针对具有分段稳定上下文的非平稳环境的自适应深度RL方法

论文标题

针对具有分段稳定上下文的非平稳环境的自适应深度RL方法

An Adaptive Deep RL Method for Non-Stationary Environments with Piecewise Stable Context

论文作者

Chen, Xiaoyu, Zhu, Xiangming, Zheng, Yufeng, Zhang, Pushi, Zhao, Li, Cheng, Wenxue, Cheng, Peng, Xiong, Yongqiang, Qin, Tao, Chen, Jianyu, Liu, Tie-Yan

论文摘要

将RL部署到现实世界应用程序的主要挑战之一是适应未知环境环境的变化，例如机器人任务中的地形改变和拥堵控制中的带宽波动。现有的关于适应未知环境环境的作品要么假定整个情节的上下文相同，要么假设上下文变量是马尔可夫人。但是，在许多现实世界中，环境环境通常在随机时期保持稳定，然后在情节中以突然和不可预测的方式变化，从而导致了段结构，现有作品无法解决。

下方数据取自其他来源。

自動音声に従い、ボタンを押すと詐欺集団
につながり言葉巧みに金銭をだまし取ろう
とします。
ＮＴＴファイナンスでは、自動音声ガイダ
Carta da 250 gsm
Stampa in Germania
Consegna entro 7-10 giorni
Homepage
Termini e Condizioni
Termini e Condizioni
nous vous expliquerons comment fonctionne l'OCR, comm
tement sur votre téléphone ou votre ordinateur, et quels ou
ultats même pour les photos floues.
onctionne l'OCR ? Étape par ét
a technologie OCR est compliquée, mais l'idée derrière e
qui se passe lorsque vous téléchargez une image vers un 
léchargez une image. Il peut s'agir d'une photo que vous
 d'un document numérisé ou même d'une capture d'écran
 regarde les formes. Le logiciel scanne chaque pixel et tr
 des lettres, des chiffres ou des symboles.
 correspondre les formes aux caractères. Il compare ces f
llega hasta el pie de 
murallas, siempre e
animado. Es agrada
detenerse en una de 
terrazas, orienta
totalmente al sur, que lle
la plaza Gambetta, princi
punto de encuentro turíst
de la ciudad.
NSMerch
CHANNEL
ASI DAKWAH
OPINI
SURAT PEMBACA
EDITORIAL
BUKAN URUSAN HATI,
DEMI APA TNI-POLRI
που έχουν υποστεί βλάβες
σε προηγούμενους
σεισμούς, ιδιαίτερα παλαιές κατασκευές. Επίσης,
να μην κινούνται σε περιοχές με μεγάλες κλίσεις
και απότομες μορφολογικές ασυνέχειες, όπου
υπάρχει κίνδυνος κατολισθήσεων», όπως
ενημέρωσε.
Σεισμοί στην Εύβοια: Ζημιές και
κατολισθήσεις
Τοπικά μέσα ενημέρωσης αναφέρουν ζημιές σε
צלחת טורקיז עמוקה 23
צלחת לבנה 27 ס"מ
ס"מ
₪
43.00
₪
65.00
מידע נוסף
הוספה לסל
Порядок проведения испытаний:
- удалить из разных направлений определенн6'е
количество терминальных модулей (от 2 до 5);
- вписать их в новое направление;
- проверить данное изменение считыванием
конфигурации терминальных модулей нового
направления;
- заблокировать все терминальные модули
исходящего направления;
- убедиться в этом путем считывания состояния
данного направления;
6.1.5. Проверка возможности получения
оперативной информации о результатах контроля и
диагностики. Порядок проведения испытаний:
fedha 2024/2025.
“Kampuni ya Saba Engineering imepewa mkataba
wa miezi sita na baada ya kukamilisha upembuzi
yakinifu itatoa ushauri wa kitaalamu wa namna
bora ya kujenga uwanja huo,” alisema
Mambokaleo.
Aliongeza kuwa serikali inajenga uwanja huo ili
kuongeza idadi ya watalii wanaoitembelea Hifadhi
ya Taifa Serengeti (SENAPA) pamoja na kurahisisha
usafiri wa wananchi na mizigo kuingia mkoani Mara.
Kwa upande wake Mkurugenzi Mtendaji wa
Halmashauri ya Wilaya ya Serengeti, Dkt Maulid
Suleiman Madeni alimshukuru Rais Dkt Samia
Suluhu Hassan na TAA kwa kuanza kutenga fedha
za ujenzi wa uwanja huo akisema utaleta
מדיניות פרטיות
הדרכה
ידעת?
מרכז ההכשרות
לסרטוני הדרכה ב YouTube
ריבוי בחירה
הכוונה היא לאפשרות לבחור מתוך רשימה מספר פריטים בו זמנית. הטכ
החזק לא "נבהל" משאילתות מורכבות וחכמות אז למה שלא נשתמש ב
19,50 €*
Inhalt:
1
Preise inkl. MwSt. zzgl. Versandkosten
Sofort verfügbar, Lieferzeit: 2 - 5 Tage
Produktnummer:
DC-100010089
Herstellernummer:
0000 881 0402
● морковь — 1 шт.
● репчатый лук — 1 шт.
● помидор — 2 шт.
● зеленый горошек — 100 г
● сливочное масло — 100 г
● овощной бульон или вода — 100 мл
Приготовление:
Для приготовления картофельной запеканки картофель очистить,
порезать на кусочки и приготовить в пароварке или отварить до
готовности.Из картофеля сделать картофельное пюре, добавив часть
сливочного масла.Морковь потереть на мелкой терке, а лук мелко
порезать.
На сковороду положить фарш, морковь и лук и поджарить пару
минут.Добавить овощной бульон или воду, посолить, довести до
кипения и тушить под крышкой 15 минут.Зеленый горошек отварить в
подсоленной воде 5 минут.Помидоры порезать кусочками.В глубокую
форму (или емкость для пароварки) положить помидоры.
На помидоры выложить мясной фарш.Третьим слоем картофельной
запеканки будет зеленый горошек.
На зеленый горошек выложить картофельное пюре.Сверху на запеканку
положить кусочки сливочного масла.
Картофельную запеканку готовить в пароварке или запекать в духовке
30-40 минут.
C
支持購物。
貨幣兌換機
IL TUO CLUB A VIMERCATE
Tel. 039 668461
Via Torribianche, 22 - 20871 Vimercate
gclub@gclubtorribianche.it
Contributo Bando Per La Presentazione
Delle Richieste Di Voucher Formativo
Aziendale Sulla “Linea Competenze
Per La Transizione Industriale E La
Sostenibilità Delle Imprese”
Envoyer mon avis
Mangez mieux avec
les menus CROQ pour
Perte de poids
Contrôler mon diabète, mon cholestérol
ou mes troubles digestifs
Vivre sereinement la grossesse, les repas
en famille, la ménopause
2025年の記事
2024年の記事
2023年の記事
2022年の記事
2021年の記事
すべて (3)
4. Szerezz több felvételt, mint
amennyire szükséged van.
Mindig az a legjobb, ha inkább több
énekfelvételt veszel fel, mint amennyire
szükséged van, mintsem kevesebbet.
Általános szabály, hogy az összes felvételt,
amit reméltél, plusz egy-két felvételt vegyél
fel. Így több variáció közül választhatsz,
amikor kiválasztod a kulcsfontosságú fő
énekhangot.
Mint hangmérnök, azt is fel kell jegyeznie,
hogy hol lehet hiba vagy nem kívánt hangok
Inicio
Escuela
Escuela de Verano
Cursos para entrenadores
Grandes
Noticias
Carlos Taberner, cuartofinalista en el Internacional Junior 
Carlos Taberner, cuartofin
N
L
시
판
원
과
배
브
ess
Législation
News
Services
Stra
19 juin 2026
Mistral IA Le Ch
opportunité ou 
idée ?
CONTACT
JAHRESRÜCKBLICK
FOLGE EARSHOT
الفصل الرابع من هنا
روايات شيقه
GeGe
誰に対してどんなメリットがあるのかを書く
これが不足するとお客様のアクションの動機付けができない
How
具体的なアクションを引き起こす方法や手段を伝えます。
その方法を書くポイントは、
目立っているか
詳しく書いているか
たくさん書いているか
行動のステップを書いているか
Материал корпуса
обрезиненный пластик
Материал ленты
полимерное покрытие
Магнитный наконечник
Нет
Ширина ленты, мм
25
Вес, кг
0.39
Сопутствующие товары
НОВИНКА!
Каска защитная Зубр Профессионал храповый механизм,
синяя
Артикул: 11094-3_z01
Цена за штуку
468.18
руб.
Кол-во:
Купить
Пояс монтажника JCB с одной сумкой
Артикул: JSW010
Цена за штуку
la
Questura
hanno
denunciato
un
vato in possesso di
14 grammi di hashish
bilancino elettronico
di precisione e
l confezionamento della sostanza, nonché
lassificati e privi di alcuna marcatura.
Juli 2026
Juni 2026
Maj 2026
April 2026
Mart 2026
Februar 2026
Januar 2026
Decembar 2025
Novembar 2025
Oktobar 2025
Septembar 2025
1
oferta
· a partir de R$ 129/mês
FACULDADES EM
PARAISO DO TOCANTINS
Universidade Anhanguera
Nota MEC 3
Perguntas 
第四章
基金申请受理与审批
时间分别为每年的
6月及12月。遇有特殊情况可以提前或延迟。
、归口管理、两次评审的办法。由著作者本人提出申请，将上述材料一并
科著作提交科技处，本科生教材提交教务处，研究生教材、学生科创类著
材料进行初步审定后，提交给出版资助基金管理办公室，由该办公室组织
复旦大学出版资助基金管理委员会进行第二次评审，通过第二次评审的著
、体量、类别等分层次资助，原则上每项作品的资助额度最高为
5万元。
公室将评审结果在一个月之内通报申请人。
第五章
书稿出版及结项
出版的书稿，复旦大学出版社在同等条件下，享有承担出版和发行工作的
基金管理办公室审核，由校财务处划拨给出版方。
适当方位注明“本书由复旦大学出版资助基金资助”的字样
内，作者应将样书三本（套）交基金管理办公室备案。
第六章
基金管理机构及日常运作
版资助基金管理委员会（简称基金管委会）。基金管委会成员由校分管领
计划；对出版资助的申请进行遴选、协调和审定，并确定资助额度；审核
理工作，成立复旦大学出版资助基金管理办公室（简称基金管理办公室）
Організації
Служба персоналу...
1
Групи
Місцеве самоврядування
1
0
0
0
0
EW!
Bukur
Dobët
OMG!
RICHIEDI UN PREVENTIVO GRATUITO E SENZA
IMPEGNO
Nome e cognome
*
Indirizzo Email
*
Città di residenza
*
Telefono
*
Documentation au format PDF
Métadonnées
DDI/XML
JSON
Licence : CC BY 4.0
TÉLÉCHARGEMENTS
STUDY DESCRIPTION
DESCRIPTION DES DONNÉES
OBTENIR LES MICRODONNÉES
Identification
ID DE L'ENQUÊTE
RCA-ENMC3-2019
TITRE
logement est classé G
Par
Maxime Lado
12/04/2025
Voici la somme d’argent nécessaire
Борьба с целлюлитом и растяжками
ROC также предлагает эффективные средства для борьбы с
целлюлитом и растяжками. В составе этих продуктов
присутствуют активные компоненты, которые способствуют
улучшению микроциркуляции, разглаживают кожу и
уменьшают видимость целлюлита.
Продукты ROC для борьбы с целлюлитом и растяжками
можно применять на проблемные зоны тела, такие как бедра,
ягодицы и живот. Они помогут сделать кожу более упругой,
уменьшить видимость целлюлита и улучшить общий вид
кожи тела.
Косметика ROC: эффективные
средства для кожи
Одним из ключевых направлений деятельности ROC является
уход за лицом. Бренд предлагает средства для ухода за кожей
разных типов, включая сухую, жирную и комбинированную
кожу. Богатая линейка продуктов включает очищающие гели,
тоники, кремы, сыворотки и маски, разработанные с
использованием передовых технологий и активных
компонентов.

为了利用现实世界应用程序中的分段稳定上下文的段结构，在本文中，我们提出了一个\ textIt {\ textbf {se} gented \ textbf {c} intext \ textbf {b textbf {b} eLief \ textbf \ textbf \ textbf {a} a} a} u} u \ fexted \ fexted \ fexted \ textbf {u} ubf {d d} eep {d} ep {d} eep（sec）我们的方法可以共同推断潜在上下文的信念分布与后段长度相比，并在当前上下文段内使用观察到的数据执行更准确的信念上下文推断。可以利用推断的信念上下文来增强国家，从而导致一项可以适应上下文中突然变化的政策。我们从经验上证明，SECBAD可以准确地推断上下文段的长度，并在玩具网格世界环境和具有分段稳定上下文的Mujuco任务上胜过现有的方法。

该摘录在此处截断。